Vous avez remarqué ? La désertification culturelle estivale des scènes, je veux dire. Les saisons se terminent ici et Pffuit ! Direction les festivals là-bas. Je pourrai vous en parler longuement, du désert. Mais je préfère vous entraîner dans une oasis. Prenez un vélo, un livre ou une oreille amie, préparez un thé glacé et des amarettis. Donnez vous rendez-vous près du Bassin de la Villette. Filez ! Pensez que rouler est aussi une métaphore. C'est un peu la vie qui tourne et roule comme ça, non ? Quelque chose de cyclique, un voyage à toute allure… Les pensées qui viennent en roulant sont comme les nuages dans le ciel. Les nuages ont différentes tailles, différentes formes, ils vont et viennent alors que le ciel reste le ciel. Les nuages apparaissent, s'éloignent et disparaissent. Reste le ciel. Il existe et à la fois il n'existe pas. Il possède une substance et à la fois n'en possède pas. Un bleu cobalt aujourd'hui, saturé d'air chaud, une mélancolie sans objet qui ressemble curieusement à la soif. Remontez le canal jusqu'à la Villette. Observez ! Observez paris qui s'éloigne déjà. Obliquez vers l'ouest le long du canal Saint-Denis et observez ces herbes ironiques entre les pavés. Comme l'étreinte de Paris qui se desserre, comme si l'heure était venu de bousculer toutes ces pierres. Un délabrement adorable. Enfin, traversez Aubervillier du sud au Nord, le plus vite possible. C'est là, l'oasis, vous y êtes ! Le parc de la Courneuve, nouvellement rebaptisé le parc Georges Valbon. Après Boulogne et Vincennes, c'est la plus grande étendue verte d'Ile de France. Jusqu'au 31 Août il reste ouvert jusqu'à 21h. Le ciel y déborde sur le lac, et le silence sur les coeurs. Mais ne vous fiez pas aux apparences ! C'est aussi la scène d'évènements hautement dramatiques et théâtraux : Vous êtes ici au centre de la plaque tournante du cannabis Parisien, dans un lieu où "il parait que ça baise !" comme me le murmure P. avec un sourire entendu. Attention ! Pas de coquineries dans les bois, hein ? La garde montée veille au grain ! Profitez plutôt du silence pour vous étendre, faire sécher vos vêtements trempés de sueur aux branches d'un arbre, et puis, si vous êtes fatigué, assoupissez vous !

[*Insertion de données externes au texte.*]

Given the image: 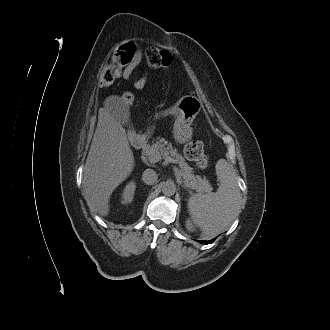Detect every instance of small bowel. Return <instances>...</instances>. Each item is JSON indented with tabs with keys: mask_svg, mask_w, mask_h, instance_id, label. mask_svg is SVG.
<instances>
[{
	"mask_svg": "<svg viewBox=\"0 0 330 330\" xmlns=\"http://www.w3.org/2000/svg\"><path fill=\"white\" fill-rule=\"evenodd\" d=\"M142 60V54L141 52L136 49L135 51V55L134 58L132 60V62L126 66L125 68H123L119 73H118V77L123 78V79H129L131 78V76L133 75L135 69L139 66V64L141 63ZM147 80H148V75L147 73H143L141 74L134 82V88L137 91H141L144 89V87L147 84Z\"/></svg>",
	"mask_w": 330,
	"mask_h": 330,
	"instance_id": "small-bowel-1",
	"label": "small bowel"
}]
</instances>
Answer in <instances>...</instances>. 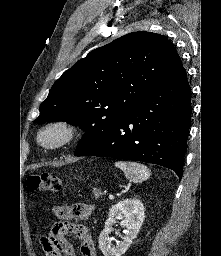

Ce monde manque d'amour, vous ne trouvez pas ? D'accord il n'y a pas que l'amour dans la vie (qui à dit "hélas" ?). Il y a le travail, la famille, la patrie, la politique, le sport, la télé, les vacances… Mais quand il n'y a plus d'amour, ou si peu, si maigre, si sec, est-ce que la vie vaut encore la peine d'être vécue ? Je lisais Rumi récemment, vous savez, ce merveilleux poète Persant qui a dit "ne reste pas sans amour si tu ne veux pas mourir, meurt dans l'amour, si tu veux rester vif". Oh bien sûr, les gens comme il faut vont me dire que ce Rumi parlait d'amour divin. Mais l'amour est toujours l'amour, vous ne croyez pas ? Que vous aimiez, un âne, une activité, un homme, une femme, un dieu, une déesse, ça n'a pas d'importance. Tout est dans l'intensité. Je pense même que vous irez plus loin en aimant un âne avec intensité qu'en aimant votre Dieu avec tiédeur. Donc je pensais à Rumi quand la voix chaleureusement roque d'une jeune Persanne moderne qui passait près de là retentit jusqu'à moi : "Il est grave dans le love !"
De quel Hamlet parlait donc cette Ophélie moderne, de quel Roméo ? Probablement s'agissait-il de son amoureux ou de celui de sa copine ? Sans en mettre ma main au feu, je pense que cette expression : "être grave dans le love" Signifie "aimer fortement, dans un attachement passionnel et romantique". Jusqu'à l'excès peut-être… Jusqu'au danger, jusqu'à l'orage, la folie… Rien à voir avec Rumi et les soufis ? Rien à voir avec ce pur amour, dénué d'égo, dont vous avez, je n'en doute pas un instant, l'expérience intime ? Pas si sûr ! Vous pourrez par la suite vous amuser à relire Rumi comme un beau rap mystique : "ma place est d'être sans place, ma trace est d'être sans trace, je n'ai pas de corps ou d'âme puisque j'appartiens à l'âme du bien aimé". Et laissez infuser la paix qui découle de la sagesse urbaine.